Starting at the line that contains "Look at this image. INPUT: image.", print every remaining line of the entries, unchanged, and output nothing more.

• • • •

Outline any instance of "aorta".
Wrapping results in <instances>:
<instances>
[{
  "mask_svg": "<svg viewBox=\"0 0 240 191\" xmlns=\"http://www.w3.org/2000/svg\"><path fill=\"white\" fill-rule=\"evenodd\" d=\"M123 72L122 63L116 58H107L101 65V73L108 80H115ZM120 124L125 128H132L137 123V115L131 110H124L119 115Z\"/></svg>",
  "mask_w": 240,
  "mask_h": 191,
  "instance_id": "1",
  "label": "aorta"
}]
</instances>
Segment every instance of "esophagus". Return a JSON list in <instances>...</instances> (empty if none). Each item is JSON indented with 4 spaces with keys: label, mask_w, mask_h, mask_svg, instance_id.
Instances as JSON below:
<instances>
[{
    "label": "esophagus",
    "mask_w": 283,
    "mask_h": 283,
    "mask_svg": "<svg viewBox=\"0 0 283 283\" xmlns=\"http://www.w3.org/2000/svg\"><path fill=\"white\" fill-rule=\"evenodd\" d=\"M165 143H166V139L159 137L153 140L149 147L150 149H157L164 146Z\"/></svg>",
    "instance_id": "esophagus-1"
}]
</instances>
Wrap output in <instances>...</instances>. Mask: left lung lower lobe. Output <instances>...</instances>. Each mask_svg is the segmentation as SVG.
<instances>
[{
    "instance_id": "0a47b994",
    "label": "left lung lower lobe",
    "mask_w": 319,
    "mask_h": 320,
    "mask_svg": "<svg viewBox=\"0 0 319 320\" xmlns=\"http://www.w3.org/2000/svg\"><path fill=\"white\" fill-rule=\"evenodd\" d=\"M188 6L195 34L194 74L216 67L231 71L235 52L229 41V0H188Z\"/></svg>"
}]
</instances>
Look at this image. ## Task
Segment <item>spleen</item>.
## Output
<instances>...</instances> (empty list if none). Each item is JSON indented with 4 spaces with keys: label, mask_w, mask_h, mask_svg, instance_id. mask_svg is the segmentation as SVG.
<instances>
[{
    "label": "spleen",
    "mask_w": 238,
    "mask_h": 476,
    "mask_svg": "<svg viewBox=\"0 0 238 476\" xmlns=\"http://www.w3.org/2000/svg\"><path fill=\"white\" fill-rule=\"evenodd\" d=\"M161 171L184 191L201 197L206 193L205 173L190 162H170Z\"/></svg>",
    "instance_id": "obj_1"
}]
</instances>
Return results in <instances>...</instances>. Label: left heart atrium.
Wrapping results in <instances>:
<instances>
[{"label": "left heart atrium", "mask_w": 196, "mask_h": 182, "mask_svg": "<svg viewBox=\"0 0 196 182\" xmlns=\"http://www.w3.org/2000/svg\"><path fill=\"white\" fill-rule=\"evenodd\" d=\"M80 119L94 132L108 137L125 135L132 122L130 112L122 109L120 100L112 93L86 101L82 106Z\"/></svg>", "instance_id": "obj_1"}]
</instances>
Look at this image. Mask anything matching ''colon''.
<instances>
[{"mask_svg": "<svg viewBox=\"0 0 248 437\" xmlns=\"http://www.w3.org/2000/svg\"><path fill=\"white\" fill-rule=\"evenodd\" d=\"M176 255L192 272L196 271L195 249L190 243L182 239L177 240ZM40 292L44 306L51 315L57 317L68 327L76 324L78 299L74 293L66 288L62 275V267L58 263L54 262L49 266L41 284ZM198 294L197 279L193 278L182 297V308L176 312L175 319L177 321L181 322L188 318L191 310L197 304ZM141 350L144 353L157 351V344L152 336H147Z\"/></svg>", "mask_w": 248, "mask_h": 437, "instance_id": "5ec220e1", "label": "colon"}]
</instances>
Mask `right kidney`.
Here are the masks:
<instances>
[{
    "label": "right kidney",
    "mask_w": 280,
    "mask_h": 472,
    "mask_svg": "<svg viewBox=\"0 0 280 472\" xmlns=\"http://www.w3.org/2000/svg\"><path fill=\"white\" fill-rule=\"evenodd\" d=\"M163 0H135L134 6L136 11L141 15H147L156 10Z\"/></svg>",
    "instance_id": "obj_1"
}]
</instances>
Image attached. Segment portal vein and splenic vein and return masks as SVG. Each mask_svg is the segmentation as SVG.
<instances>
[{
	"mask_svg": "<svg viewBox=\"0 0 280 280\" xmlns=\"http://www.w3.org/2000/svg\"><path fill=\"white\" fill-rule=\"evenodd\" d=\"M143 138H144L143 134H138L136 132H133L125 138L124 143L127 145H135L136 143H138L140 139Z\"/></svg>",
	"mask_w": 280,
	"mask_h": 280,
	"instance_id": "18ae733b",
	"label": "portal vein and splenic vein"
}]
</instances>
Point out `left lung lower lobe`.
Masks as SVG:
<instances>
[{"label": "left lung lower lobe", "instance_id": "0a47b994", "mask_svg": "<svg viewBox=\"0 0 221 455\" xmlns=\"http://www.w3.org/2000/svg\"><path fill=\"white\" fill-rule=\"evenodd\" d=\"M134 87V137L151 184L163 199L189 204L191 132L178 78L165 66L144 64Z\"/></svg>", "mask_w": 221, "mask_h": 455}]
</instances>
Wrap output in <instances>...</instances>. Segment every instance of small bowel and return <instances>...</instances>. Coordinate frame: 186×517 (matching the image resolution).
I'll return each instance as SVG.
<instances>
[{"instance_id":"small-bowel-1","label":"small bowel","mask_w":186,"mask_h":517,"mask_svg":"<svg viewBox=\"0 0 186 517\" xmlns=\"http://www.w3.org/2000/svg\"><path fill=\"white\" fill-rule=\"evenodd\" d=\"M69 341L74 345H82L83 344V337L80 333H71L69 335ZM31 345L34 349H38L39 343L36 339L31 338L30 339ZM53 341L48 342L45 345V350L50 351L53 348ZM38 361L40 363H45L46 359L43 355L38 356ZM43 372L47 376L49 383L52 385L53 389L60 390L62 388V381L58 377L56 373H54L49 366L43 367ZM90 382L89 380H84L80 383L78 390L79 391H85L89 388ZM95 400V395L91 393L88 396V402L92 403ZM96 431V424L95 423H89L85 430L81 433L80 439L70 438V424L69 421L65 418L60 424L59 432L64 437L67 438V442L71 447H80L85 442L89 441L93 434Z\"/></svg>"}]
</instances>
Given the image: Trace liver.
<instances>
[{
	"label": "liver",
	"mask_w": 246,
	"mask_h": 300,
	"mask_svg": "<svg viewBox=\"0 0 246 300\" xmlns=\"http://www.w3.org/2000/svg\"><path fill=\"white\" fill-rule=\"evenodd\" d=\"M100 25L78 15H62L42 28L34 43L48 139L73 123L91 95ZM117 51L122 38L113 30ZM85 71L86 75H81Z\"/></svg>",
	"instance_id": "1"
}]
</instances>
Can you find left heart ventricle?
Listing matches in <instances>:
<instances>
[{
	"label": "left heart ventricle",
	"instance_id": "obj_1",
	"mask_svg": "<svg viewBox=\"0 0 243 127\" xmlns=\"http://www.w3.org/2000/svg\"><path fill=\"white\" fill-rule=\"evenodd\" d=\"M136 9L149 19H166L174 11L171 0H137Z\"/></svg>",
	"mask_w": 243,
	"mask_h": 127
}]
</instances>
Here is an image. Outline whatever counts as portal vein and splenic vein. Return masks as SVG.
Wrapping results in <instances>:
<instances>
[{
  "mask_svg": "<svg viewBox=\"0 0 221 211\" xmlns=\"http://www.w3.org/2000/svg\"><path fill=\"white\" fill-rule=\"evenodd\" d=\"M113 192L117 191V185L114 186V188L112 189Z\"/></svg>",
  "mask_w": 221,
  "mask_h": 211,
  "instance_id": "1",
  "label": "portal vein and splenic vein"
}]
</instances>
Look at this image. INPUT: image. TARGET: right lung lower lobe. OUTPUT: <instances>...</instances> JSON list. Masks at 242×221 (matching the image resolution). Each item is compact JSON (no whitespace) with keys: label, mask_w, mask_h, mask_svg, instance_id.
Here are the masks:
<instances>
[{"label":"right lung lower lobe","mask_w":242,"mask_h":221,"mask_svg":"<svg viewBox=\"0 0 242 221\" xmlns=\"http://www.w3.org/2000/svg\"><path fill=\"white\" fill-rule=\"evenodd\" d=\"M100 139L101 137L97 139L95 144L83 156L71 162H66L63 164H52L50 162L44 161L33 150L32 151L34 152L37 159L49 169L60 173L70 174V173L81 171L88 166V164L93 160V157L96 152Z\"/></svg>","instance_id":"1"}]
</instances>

• • • •

• [Your solution]:
Look at this image. INPUT: image. TARGET: right lung lower lobe. OUTPUT: <instances>...</instances> JSON list. Masks at 242×221 (matching the image resolution). Each item is compact JSON (no whitespace) with keys: label, mask_w, mask_h, mask_svg, instance_id.
Here are the masks:
<instances>
[{"label":"right lung lower lobe","mask_w":242,"mask_h":221,"mask_svg":"<svg viewBox=\"0 0 242 221\" xmlns=\"http://www.w3.org/2000/svg\"><path fill=\"white\" fill-rule=\"evenodd\" d=\"M100 139L101 137L97 139L95 144L83 156L71 162H66L63 164H52L50 162L44 161L33 150L32 151L34 152L37 159L49 169L60 173L70 174V173L81 171L88 166V164L93 160V157L96 152Z\"/></svg>","instance_id":"1"}]
</instances>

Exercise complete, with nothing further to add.